On January 21st, the day after the US presidential inauguration, I was at a pharmacy waiting for a prescription and started chatting with a woman from my home community.
“The world is crazy!” she opened.
“I hope we can all come back together again. There is a hunger for that.” (My response was from a ‘nudge’ as to how to respond to her distress.)
Just then a man whom I had not seen until then, another patron community member who must have overheard our conversation, stepped forward gruffly. He was wearing a faded US flag kerchief as a face covering, and he avoided any eye contact with me or the other lady, just paced about stoically, waiting also for something from the pharmacist. I believed he might have been a neighbor from across the street who avoided connecting or talking to me when we had both been raking leaves in November.
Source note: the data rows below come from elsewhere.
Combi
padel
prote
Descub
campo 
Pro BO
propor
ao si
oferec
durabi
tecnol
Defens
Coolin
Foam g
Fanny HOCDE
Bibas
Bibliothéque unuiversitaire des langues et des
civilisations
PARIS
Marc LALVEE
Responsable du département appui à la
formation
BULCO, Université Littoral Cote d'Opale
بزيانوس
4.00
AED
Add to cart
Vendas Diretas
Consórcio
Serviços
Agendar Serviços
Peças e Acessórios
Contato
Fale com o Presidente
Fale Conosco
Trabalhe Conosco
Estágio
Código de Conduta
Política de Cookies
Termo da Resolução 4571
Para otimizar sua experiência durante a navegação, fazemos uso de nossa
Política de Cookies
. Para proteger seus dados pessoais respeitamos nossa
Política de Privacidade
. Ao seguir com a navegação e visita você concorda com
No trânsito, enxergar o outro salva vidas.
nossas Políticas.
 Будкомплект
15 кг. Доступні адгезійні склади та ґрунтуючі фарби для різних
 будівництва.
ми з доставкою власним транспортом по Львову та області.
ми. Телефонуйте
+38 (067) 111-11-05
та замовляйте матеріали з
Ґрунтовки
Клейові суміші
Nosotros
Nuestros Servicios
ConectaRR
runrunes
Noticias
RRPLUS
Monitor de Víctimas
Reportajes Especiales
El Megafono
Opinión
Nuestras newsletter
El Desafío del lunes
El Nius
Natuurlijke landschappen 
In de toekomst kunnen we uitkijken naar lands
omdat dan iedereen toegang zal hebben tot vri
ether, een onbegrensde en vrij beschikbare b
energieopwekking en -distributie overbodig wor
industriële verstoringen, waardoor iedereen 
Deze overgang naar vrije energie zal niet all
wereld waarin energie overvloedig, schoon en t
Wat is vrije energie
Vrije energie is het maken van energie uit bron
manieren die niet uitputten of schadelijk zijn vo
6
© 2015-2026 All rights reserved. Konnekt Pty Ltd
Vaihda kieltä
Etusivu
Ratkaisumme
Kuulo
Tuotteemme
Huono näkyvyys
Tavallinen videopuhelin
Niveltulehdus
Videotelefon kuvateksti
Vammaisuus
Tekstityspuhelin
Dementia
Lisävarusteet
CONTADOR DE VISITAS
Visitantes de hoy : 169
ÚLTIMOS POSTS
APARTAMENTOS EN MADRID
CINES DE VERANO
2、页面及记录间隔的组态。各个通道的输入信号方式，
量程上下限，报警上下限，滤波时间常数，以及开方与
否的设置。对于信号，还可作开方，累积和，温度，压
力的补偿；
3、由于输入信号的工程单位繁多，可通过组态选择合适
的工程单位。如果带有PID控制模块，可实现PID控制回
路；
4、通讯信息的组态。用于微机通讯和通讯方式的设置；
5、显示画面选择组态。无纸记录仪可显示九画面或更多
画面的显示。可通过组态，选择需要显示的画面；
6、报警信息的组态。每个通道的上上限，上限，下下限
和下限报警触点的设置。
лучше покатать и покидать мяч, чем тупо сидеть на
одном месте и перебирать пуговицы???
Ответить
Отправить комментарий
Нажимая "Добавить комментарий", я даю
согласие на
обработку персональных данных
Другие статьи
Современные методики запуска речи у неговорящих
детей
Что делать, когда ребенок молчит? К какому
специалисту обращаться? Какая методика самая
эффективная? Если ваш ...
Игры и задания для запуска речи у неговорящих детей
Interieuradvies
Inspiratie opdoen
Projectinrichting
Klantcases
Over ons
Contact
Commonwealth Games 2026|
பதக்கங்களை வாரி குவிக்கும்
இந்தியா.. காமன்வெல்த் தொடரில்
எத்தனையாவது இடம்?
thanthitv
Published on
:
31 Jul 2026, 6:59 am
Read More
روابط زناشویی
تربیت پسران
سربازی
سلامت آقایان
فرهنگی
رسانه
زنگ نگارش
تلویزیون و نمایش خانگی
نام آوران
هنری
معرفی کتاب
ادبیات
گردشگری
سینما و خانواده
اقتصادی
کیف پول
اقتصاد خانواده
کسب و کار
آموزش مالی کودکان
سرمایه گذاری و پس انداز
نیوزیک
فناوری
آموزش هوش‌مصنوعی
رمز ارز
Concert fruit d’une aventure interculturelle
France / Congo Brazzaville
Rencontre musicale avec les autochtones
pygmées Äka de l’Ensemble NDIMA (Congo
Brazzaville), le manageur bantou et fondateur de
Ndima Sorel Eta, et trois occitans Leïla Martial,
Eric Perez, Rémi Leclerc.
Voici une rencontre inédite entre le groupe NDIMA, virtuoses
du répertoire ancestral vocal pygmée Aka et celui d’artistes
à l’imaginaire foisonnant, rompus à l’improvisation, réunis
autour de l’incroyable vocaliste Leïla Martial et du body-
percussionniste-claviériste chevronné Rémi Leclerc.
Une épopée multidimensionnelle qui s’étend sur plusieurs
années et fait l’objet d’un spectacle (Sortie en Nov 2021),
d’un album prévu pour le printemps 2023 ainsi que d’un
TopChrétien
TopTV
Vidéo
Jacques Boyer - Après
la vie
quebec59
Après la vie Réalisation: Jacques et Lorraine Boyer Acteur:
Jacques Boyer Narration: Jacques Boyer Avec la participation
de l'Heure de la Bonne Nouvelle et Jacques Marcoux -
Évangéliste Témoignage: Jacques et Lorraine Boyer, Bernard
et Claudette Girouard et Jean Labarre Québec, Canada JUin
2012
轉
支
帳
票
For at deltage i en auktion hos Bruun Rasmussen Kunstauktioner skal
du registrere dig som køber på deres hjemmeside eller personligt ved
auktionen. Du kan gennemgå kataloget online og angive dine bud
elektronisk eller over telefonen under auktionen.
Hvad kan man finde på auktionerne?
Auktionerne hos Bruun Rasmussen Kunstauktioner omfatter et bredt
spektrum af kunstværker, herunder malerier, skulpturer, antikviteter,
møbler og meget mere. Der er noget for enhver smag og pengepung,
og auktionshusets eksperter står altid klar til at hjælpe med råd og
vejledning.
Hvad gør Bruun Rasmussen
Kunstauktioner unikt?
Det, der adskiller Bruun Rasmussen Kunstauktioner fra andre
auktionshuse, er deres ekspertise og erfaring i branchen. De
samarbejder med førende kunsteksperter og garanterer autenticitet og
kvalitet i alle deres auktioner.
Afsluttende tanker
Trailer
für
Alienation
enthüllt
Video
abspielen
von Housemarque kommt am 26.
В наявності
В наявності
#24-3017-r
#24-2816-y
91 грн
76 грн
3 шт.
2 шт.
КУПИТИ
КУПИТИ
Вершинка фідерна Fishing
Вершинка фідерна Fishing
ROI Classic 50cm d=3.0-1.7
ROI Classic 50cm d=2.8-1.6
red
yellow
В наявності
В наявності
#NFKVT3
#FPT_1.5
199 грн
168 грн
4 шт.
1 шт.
If so, he and his son (I assume) have had a large T flag hoisted, and I have wondered about how such as his own sub-community might be feeling since the stressful post-election national events.

The pharmacist gave me the ointment for my dog Sophie’s eyes, and as a bonus I was able to set an appointment for a first round covid vaccination (which I received 3 days later = today!) But here’s the thing: I arrived back to my house around an hour or so later, and guess what? My neighbor had removed the T flag!
I hope the words I felt prompted to say, that I hope we can all come back together again, might actually have registered with my neighbor as a waking dream for him, something that could help him to open his heart. Surely we have a long way to go to restore balance if not unity, but it is a goal I find worth pursuing. We can reach out to one another, whenever and however possible.